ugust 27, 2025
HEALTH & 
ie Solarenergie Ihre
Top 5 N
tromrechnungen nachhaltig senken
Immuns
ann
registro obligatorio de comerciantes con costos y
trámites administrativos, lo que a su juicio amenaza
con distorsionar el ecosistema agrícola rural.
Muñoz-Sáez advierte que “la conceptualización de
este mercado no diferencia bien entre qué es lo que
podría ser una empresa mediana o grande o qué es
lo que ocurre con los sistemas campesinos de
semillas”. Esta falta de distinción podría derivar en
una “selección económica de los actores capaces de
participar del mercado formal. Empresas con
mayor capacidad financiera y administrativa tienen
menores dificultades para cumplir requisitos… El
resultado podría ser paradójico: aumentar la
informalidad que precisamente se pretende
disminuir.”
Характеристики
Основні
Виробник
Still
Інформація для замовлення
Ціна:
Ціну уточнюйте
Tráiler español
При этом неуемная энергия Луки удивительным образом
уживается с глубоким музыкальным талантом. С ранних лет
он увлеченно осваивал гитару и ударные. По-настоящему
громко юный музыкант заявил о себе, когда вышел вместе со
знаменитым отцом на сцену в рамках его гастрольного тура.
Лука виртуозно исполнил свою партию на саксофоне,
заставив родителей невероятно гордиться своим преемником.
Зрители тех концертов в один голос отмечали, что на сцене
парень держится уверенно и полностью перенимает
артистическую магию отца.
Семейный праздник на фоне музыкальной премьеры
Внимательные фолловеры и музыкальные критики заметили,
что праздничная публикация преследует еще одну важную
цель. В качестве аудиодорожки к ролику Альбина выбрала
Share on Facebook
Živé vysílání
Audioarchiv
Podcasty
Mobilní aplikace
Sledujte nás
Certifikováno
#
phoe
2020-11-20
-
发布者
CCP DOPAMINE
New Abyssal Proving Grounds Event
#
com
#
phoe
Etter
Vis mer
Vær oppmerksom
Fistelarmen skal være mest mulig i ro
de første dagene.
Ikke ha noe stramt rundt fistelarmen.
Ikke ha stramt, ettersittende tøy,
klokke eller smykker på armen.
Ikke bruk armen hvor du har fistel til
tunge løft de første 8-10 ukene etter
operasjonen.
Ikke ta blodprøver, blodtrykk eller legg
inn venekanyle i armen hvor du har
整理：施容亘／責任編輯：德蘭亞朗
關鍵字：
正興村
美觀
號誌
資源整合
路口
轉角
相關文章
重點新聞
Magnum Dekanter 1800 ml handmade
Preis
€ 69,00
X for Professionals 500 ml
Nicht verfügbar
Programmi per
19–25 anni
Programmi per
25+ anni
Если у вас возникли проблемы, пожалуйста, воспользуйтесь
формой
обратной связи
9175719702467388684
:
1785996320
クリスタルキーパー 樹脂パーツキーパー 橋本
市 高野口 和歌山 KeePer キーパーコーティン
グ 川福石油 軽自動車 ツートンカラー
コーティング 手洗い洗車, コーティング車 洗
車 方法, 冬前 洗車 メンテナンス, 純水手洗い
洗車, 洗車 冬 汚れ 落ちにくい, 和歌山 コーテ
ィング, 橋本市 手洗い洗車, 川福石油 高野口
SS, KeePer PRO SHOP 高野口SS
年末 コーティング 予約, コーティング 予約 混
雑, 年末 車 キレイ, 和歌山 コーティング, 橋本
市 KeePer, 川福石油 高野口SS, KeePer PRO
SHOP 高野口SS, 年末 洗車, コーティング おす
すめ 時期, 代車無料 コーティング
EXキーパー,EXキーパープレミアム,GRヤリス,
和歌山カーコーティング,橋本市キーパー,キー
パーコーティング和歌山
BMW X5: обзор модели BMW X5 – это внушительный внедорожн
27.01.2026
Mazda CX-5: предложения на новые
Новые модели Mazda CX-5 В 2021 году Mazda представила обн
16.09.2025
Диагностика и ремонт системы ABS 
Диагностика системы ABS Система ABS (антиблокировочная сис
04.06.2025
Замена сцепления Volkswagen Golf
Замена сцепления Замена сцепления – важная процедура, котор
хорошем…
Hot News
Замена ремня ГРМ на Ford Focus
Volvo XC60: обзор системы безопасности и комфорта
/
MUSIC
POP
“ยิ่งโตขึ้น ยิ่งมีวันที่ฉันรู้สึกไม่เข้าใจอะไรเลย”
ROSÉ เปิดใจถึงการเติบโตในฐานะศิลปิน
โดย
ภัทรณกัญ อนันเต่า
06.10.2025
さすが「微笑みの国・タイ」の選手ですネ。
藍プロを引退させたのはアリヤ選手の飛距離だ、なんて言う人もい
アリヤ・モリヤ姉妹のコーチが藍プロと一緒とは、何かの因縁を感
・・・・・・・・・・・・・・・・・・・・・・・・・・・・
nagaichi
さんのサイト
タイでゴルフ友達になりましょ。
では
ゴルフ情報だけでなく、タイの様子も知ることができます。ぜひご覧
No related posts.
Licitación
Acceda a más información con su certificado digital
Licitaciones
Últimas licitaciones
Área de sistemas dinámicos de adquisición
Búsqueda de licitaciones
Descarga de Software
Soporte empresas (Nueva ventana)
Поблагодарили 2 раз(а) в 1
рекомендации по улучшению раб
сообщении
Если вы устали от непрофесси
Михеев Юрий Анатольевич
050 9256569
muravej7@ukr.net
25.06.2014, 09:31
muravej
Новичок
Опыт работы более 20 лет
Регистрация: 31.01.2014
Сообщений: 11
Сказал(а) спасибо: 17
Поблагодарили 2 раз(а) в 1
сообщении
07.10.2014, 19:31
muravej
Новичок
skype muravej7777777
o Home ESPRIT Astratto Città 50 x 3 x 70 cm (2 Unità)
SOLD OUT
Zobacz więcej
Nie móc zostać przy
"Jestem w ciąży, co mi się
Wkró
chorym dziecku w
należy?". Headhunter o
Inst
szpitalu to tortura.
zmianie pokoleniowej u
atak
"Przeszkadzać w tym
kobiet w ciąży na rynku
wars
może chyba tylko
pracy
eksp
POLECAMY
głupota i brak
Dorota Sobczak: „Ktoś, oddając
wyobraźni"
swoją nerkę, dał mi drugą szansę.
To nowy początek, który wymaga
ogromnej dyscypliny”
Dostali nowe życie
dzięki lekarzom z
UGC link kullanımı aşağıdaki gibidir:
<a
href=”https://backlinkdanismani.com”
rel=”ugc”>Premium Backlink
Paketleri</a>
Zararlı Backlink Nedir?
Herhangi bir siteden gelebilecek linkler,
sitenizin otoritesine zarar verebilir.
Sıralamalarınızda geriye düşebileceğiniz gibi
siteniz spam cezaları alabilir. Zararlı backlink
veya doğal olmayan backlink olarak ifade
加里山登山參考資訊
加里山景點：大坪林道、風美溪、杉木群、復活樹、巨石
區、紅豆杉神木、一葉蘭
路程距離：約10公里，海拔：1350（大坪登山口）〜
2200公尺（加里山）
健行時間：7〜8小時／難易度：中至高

-=-=-=-=-

__YOUR ASSIGNMENT__. Wherever the string "sistemas" is found in the listing above, copy the line that contains it.

__PROBLEM SOLUTION__.
lo que ocurre con los sistemas campesinos de
Área de sistemas dinámicos de adquisición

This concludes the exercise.